Even more compelling about the collected edition is the opportunity to watch Bechdel develop as an artist. Starting from the R. Crumb-inspired shaky lines of her early cartooning, which leave her pages feeling busy to the point of jittery, Bechdel eases into thicker, more confident lines to define her characters, while retaining her thinner more exacting lines to render the almost exhaustive detail with which she packs each panel.

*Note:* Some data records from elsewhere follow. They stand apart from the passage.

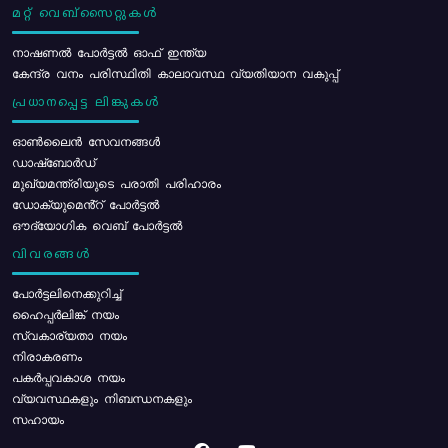
മറ്റ് വെബ്സൈറ്റുകൾ
നാഷണൽ പോർട്ടൽ ഓഫ് ഇന്ത്യ
കേന്ദ്ര വനം പരിസ്ഥിതി കാലാവസ്ഥ വ്യതിയാന വകുപ്പ്
പ്രധാനപ്പെട്ട ലിങ്കുകൾ
ഓൺലൈൻ സേവനങ്ങൾ
ഡാഷ്ബോർഡ്
മുഖ്യമന്ത്രിയുടെ പരാതി പരിഹാരം
ഡോക്യുമെൻ്റ് പോർട്ടൽ
ഔദ്യോഗിക വെബ് പോർട്ടൽ
വിവരങ്ങൾ
പോര്‍ട്ടലിനെക്കുറിച്ച്
ഹൈപ്പർലിങ്ക് നയം
സ്വകാര്യതാ നയം
നിരാകരണം
പകർപ്പവകാശ നയം
വ്യവസ്ഥകളും നിബന്ധനകളും
സഹായം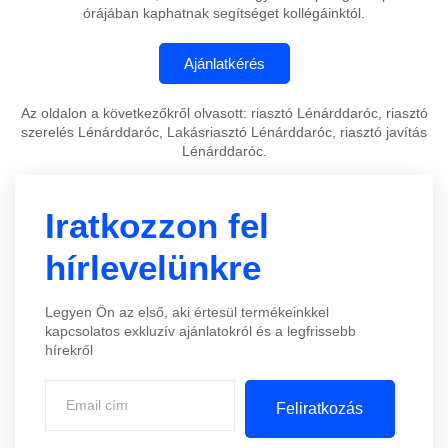
órájában kaphatnak segítséget kollégáinktól.
Az oldalon a következőkről olvasott: riasztó Lénárddaróc, riasztó
szerelés Lénárddaróc, Lakásriasztó Lénárddaróc, riasztó javítás
Lénárddaróc.
Iratkozzon fel
hírlevelünkre
Legyen Ön az első, aki értesül termékeinkkel
kapcsolatos exkluzív ajánlatokról és a legfrissebb
hírekről
Feliratkozás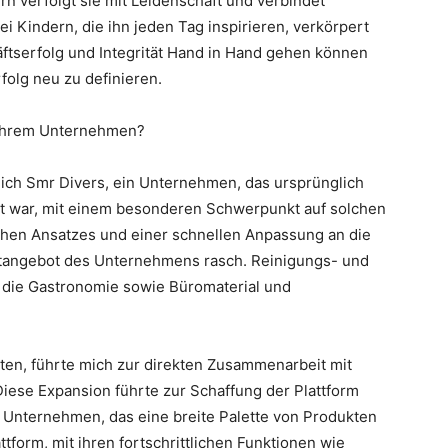
n verfolgt sie mit Leidenschaft und verbindet
ei Kindern, die ihn jeden Tag inspirieren, verkörpert
ftserfolg und Integrität Hand in Hand gehen können
folg neu zu definieren.
r Ihrem Unternehmen?
 ich Smr Divers, ein Unternehmen, das ursprünglich
ert war, mit einem besonderen Schwerpunkt auf solchen
chen Ansatzes und einer schnellen Anpassung an die
ktangebot des Unternehmens rasch. Reinigungs- und
die Gastronomie sowie Büromaterial und
ten, führte mich zur direkten Zusammenarbeit mit
Diese Expansion führte zur Schaffung der Plattform
ür Unternehmen, das eine breite Palette von Produkten
tform, mit ihren fortschrittlichen Funktionen wie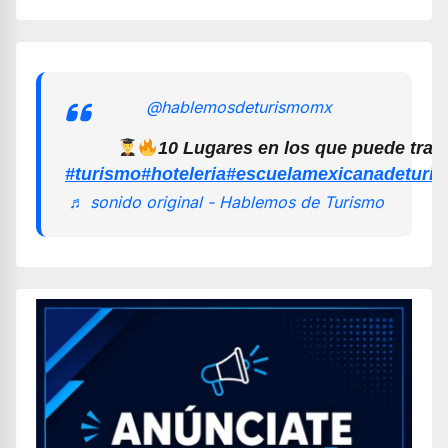
@hablemosdeturismomx
10 Lugares en los que puede trab
#turismo
#hoteleria
#escuelamexicanadeturi
♬ sonido original - Hablemos de Turismo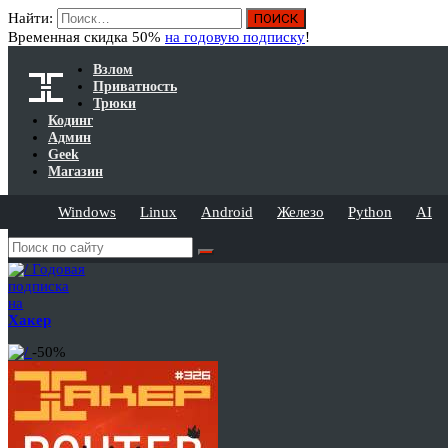
Найти:
Временная скидка 50%
на годовую подписку
!
Взлом
Приватность
Трюки
Кодинг
Админ
Geek
Магазин
Windows
Linux
Android
Железо
Python
AI
Годовая
подписка
на
Хакер
-50%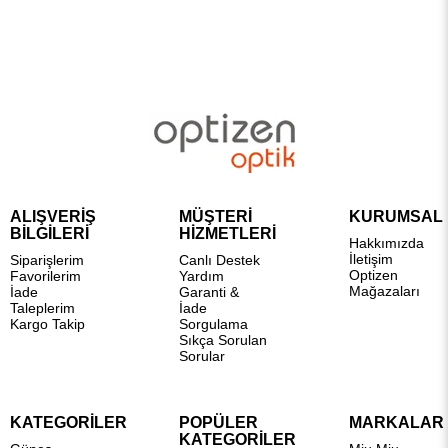
ALIŞVERİŞ
MÜŞTERİ
KURUMSAL
BİLGİLERİ
HİZMETLERİ
Hakkımızda
İletişim
Siparişlerim
Canlı Destek
Optizen
Favorilerim
Yardım
Mağazaları
İade
Garanti &
Taleplerim
İade
Kargo Takip
Sorgulama
Sıkça Sorulan
Sorular
KATEGORİLER
POPÜLER
MARKALAR
KATEGORİLER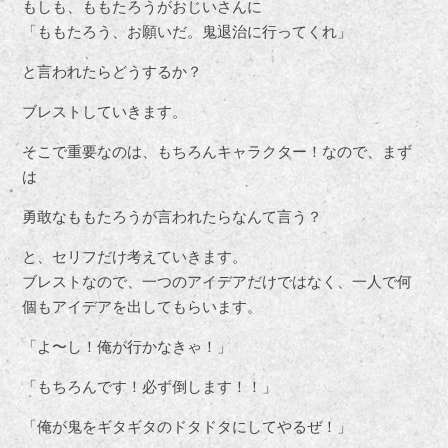
もしも、ももたろうがおじいさんに
「ももたろう、お願いだ。鬼退治に行ってくれ」
と言われたらどうするか？
ブレストしていきます。
そこで重要なのは、もちろんキャラクター！なので、まず
は
勇敢なももたろうが言われたらなんて言う？
と、セリフだけ考えていきます。
ブレストなので、一つのアイデアだけではなく、一人で何
個もアイデアを出してもらいます。
「よ〜し！俺が行かなきゃ！」
「もちろんです！必ず倒します！！」
「俺が鬼をギタギタのドタドタにしてやるぜ！」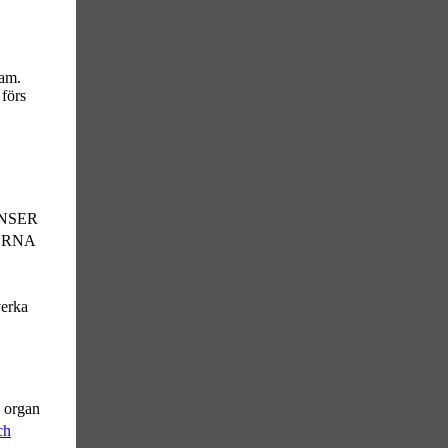
am.
förs
ANSER
LERNA
erka
 organ
ch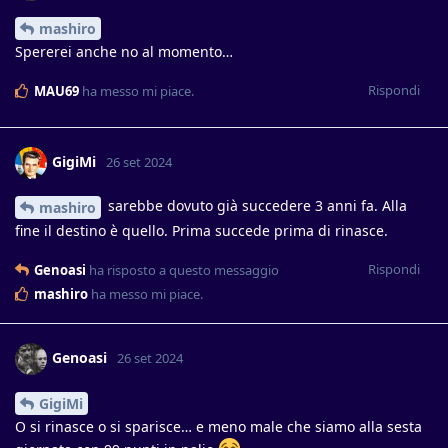
mashiro
Spererei anche no al momento…
Rispondi
MAU69
ha messo mi piace
.
GigiMi
26 set 2024
sarebbe dovuto già succedere 3 anni fa. Alla
mashiro
fine il destino è quello. Prima succede prima di rinasce.
Rispondi
Genoasi
ha risposto a questo messaggio
mashiro
ha messo mi piace
.
Genoasi
26 set 2024
GigiMi
O si rinasce o si sparisce… e meno male che siamo alla sesta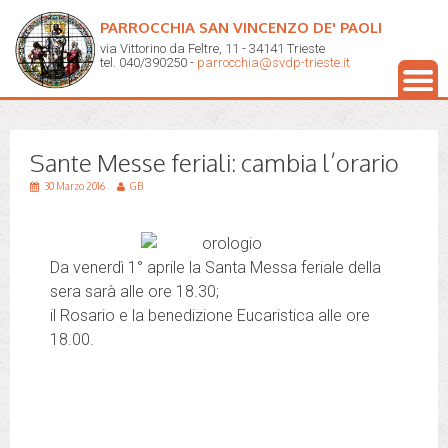
PARROCCHIA SAN VINCENZO DE' PAOLI
via Vittorino da Feltre, 11 - 34141 Trieste
tel. 040/390250 -
parrocchia@svdp-trieste.it
Sante Messe feriali: cambia l’orario
30 Marzo 2016
GB
Da venerdì 1° aprile la Santa Messa feriale della
sera sarà alle ore 18.30;
il Rosario e la benedizione Eucaristica alle ore
18.00.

Bechdel described her attention to detail as “an uncontrolled literalism,” a need to show as much as possible. “Do I draw the name of the book on the spines of the books on the bookshelf?” she wondered aloud to me in an interview. “Do I draw the logo of the publisher on the spine? Do I draw the wood grain on the bookshelf?” This attention to detail gives the later cartoons a lush feel, allowing the reader to linger on background details in each panel. In fact, many of Bechdel’s best jokes occur on the spines of books or the shifting headlines of newspapers. She has an uncanny ability to juxtapose news coverage, be it from NPR or Fox News, with the daily traumas of her characters, as radios and televisions constantly foretell doom in the background.
All this may make Dykes to Watch Out For seem ponderously grim, but the thing to keep in mind is that the series is consistently hilarious. Bechdel is witty and withering; the bone-dry humor she displayed in her rightfully lauded memoir Fun Home was honed to an edge on the serial work collected here. While not every page plays for laughs, most are layered thick with clever swipes at politicians, cultural trends, and the characters themselves.
If there’s one complaint to be made, it is that some cartoons had to be left out of the collection. There’s a lot here, but the occasional omission of cartoons combined with the large cast and juggling storylines sometimes leave the reader with the feeling they’ve missed something, or that they’d have happily paid an extra ten dollars to upgrade to more of an omnibus-level collection. As a new administration steps in to office with no apparent intention to staunch America’s hemorrhaging credibility on the subject of gender-based rights, artists like Bechdel, who put an array of human faces on something that has been abstracted into an Issue, become ever more necessary. If you find yourself troubled describing this volume with a loaded word like “Essential”, perhaps its better to choose one whose double meaning is completely covered by it: “Critical”.